•The crops are suitable for cushioning livestock and residents from drought which has hit most areas in Garbatulla and Merti subcounties.
•The development partners like Nawiri and World Food Programme had trained the group members in modern farming and home gardening.
Pastoralists from Isiolo have started changing lifestyles from herding to modern farming to reduce illiteracy and improve food security in homesteads.
The Malka Bisanadi cultural centre started by 20 women, 15 years ago, has improved the lifestyle of its members and reduced illiteracy.
Cultural centre chair Makay Mamo said the group was allocated 10 acres by the defunct Isiolo county council to have its members make a better living from manageable economic activities.

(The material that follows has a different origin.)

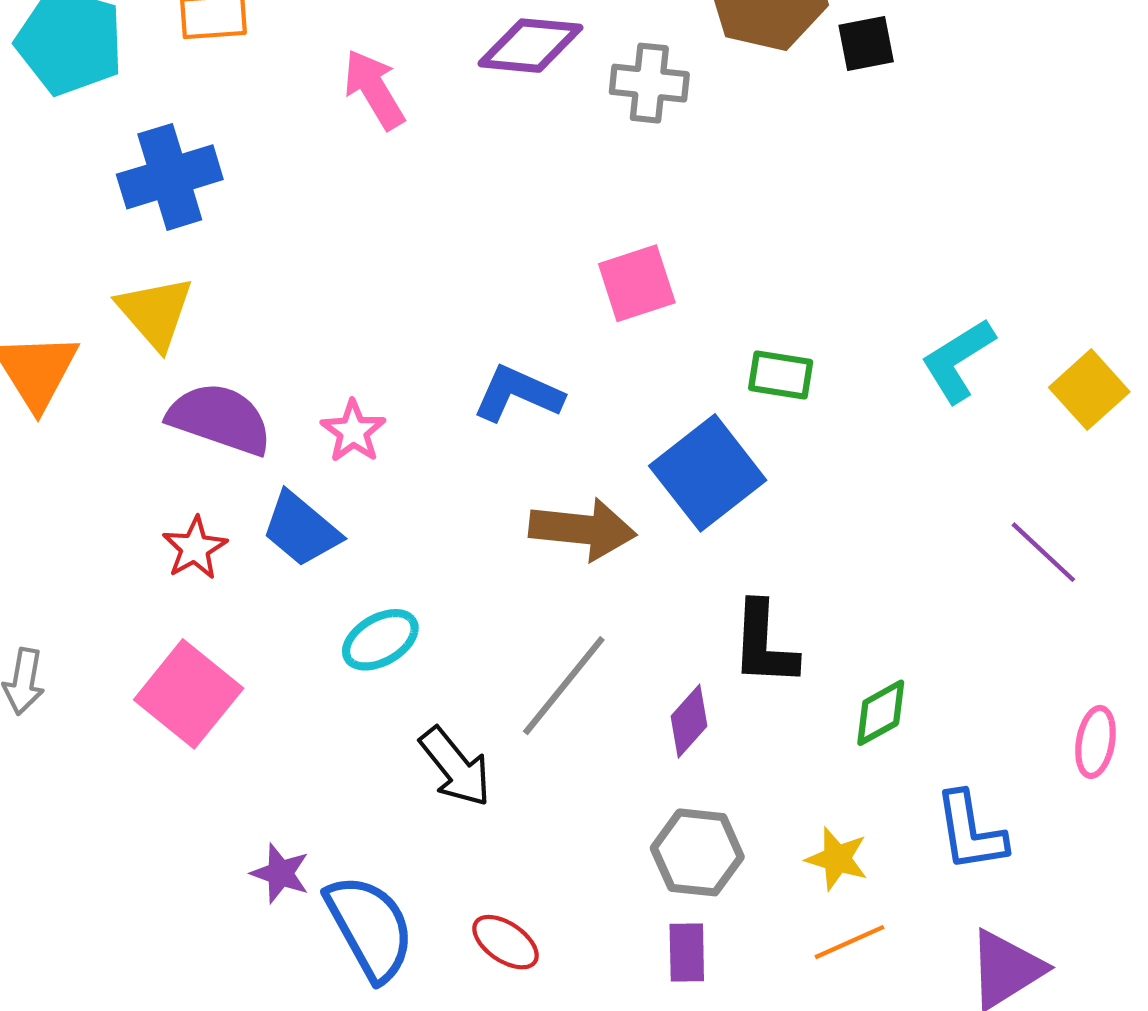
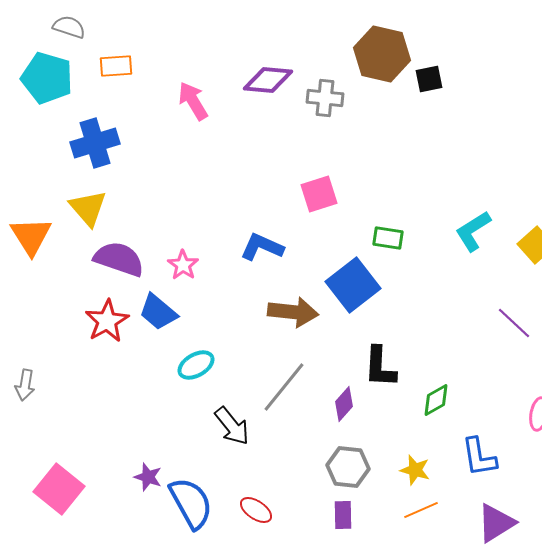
red star: (195, 548) -> (107, 321), size x1.4
pink square: (189, 694) -> (59, 489), moved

She spoke to the drought monitoring team that had visited the area midweek.
The members introduced hay, pawpaw, oranges and sweet potatoes farming which earned them good money besides enabling their families to have three meals a day.

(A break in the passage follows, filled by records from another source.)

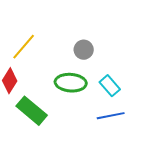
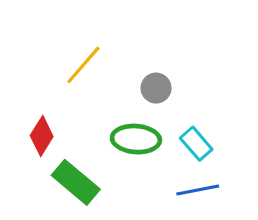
yellow line: (24, 47) -> (83, 65), moved

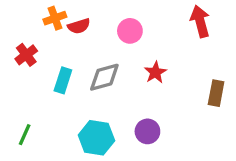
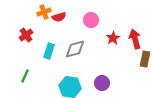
red arrow: (200, 21) -> (135, 39), moved
red star: (155, 72) -> (113, 38), moved
green line: (25, 135) -> (25, 76), moved

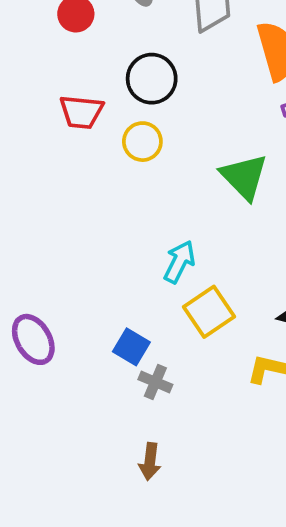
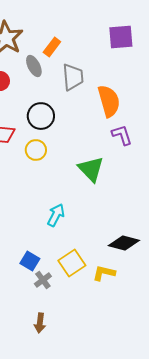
yellow square: (209, 312) -> (72, 263), moved
gray cross: (155, 382) -> (43, 280), turned 30

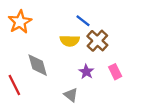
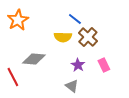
gray diamond: (38, 65) -> (34, 59), turned -70
gray triangle: (71, 95) -> (72, 86), moved

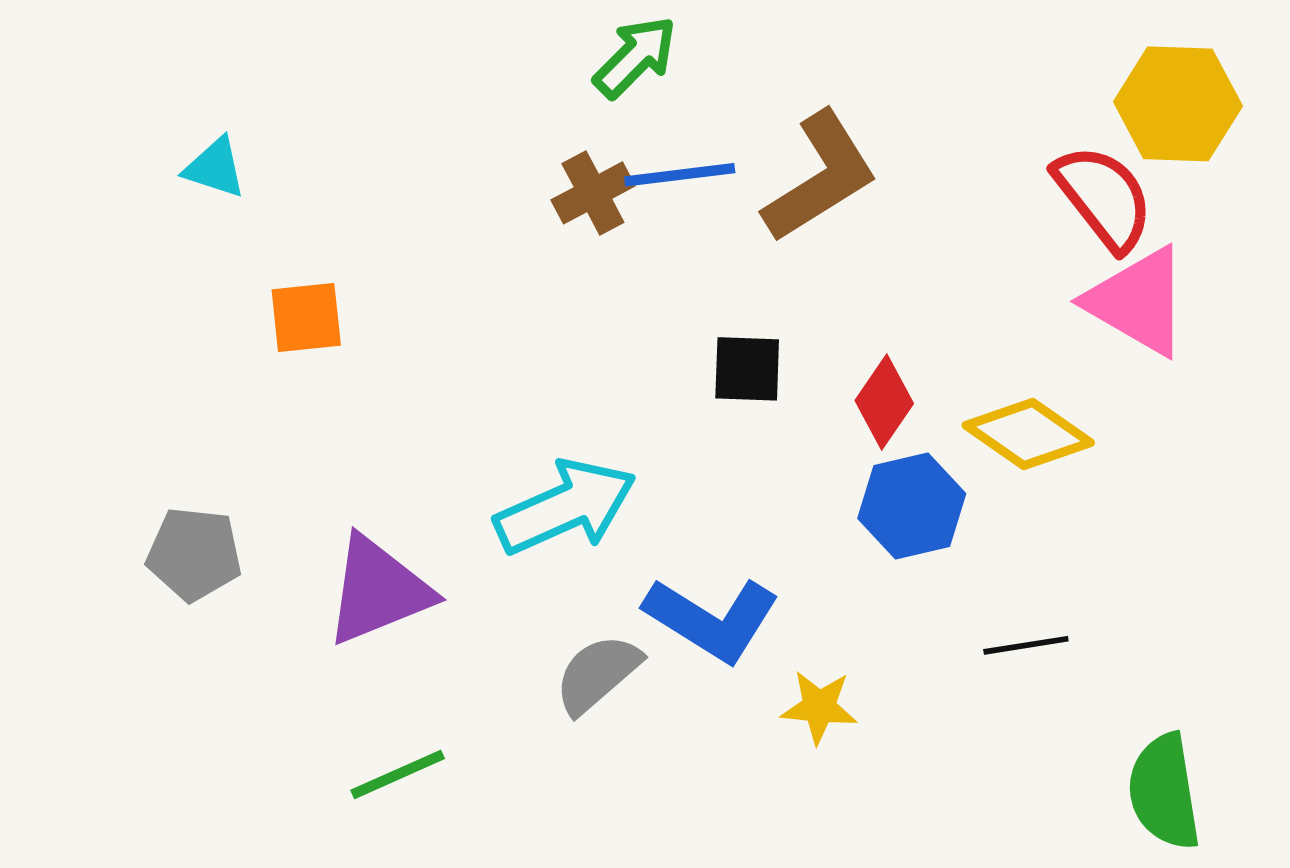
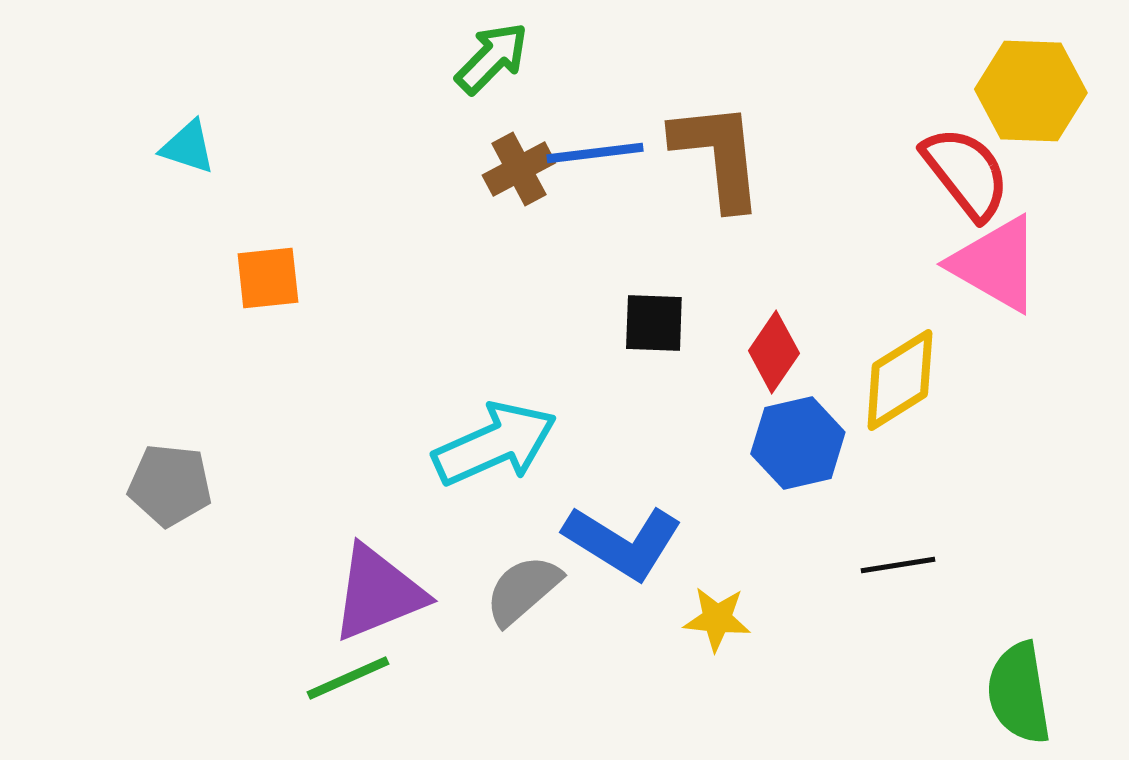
green arrow: (635, 57) -> (492, 58), moved
brown L-shape: (820, 177) -> (718, 155), turned -64
yellow diamond: (1028, 434) -> (900, 380), turned -67
purple triangle: (378, 591) -> (378, 593), moved

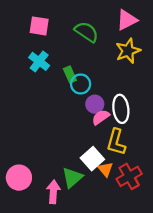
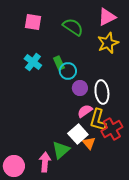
cyan cross: (39, 61) -> (33, 62), moved
pink semicircle: (101, 117) -> (85, 111), moved
red cross: (129, 176) -> (112, 129), moved
pink circle: (19, 178) -> (14, 166), moved

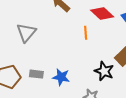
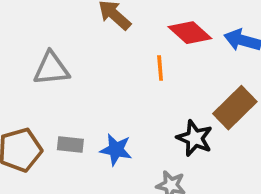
gray triangle: (26, 33) -> (51, 69), turned 45

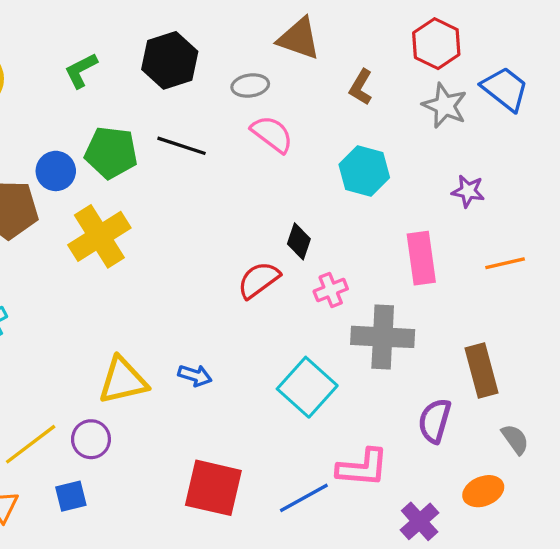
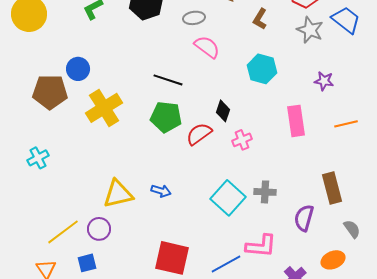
black line: (182, 146) -> (168, 80), moved
green pentagon: (111, 153) -> (166, 117), moved
gray cross: (383, 337) -> (265, 192), moved, size x0.6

Mamo said the group harvested 400 bales of hay which fetched Sh200,000 with each bale going for Sh500.
The group leader thanked Caritas Kenya, the development and humanitarian organization of the Catholic Bishops for supporting them grow hay and some drought-resistant crops.
The crops are suitable for cushioning livestock and residents from drought which has hit most areas in Garbatulla and Merti subcounties.
She said development partners like Nawiri and World Food Programme had trained the group members in modern farming and home gardening.
The chair who was loading 400 bales of hay on two lorries for ferrying to Merti and Sericho in Garbatula subcounty said no child from the members had dropped out of school.
She said a weekly merry-go-round was sufficient to take their children back to school without many struggles.
Mamo who was accompanied by group treasurer Asha Ali said her members had adapted to the new farming activities and grew drought-resistant crops by using fuel-driven generators to pump water from feeder furrows to irrigate their farms.
The group was set to give loans to its members to start businesses like buying and selling of animals to Meru instead of grazing them for a long period and later perish due to persistent drought.
WFP Isiolo team coordinator Gilbert Mwambulu said his organization had provided the group with a fish pond which was doing well and would soon earn them more income.
Mwambulu said orange and sweet potatoes are nutritious and could also fetch good money at the local market.
He said the group has introduced other activities by adding men who irrigate farms at night and also chase away the wild animals.
Although the Kenya Wildlife Service has fenced off a large area with an electric fence, still, there were stray animals like monkeys.
The members said they were looking for an outlet for their crops that could give them better prices besides selling their produce to residents as well.